Once you are ready with above two requirements, we can start creating a replicat.
# Properties file for Replicat RGCS
#File Writer Handler Template
gg.handlerlist=filewriter
gg.handler.filewriter.type=filewriter
gg.handler.filewriter.mode=op
gg.handler.filewriter.pathMappingTemplate=./dirout
gg.handler.filewriter.stateFileDirectory=./dirsta
gg.handler.filewriter.fileNameMappingTemplate=${fullyQualifiedTableName}_${currentTimestamp}.avro
gg.handler.filewriter.finalizeAction=delete
gg.handler.filewriter.fileRollInterval=0
gg.handler.filewriter.inactivityRollInterval=0
gg.handler.filewriter.format=avro_row_ocf
gg.handler.filewriter.format.metaColumnsTemplate=${optype},${position}
gg.handler.filewriter.fileWriteActiveSuffix=.tmp
gg.handler.filewriter.partitionByTable=true
gg.handler.filewriter.rollOnShutdown=true
#Selecting the GCS Event Handler
gg.handler.filewriter.eventHandler=parquet
#The Parquet Event Handler
gg.eventhandler.parquet.type=parquet
gg.eventhandler.parquet.pathMappingTemplate=./dirparquet
gg.eventhandler.parquet.writeToHDFS=false
gg.eventhandler.parquet.finalizeAction=delete
#Selecting the S3 Event Handler
gg.eventhandler.parquet.eventHandler=gcs
gg.eventhandler.parquet.fileNameMappingTemplate=${tableName}_${currentTimestamp}.parquet
#The GCS Event handler
gg.eventhandler.gcs.type=gcs
gg.eventhandler.gcs.pathMappingTemplate=${fullyQualifiedTableName}
#TODO: Edit the GCS bucket name
gg.eventhandler.gcs.bucketMappingTemplate=ggbucket14
#TODO: Edit the GCS credentialsFile
gg.eventhandler.gcs.credentialsFile=/u01/downloads/GoogleServiceAccount.json
gg.eventhandler.gcs.finalizeAction=none
#TODO: Edit to include the GCS Java SDK .

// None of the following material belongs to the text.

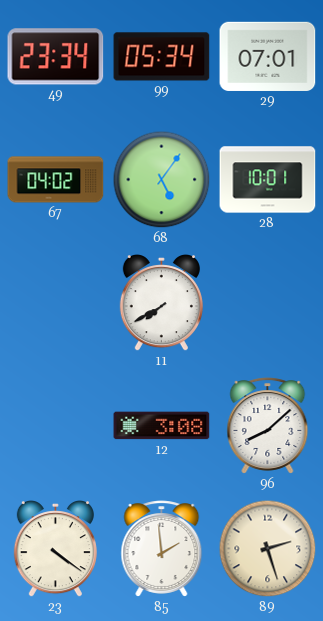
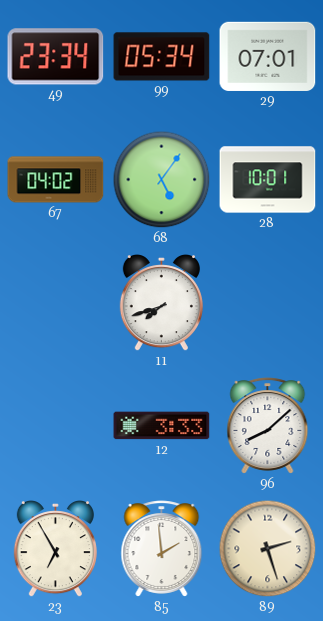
11: 7:40 -> 7:42
12: 3:08 -> 3:33
23: 4:21 -> 6:55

gg.classpath=/u01/ogg/ggbd21_home/opt/DependencyDownloader/dependencies/gcs_1.113.9/*:/u01/ogg/ggbd21_home/opt/DependencyDownloader/dependencies/parquet_1.13.1/*:/u01/ogg/ggbd21_home/opt/DependencyDownloader/dependencies/hadoop_3.3.6/*
jvm.bootoptions=-Xmx512m -Xms32m
Conclusion
In this blog , we learned how we can generate parquet files in Google Cloud Storage using Goldengate for Bigdata 21c.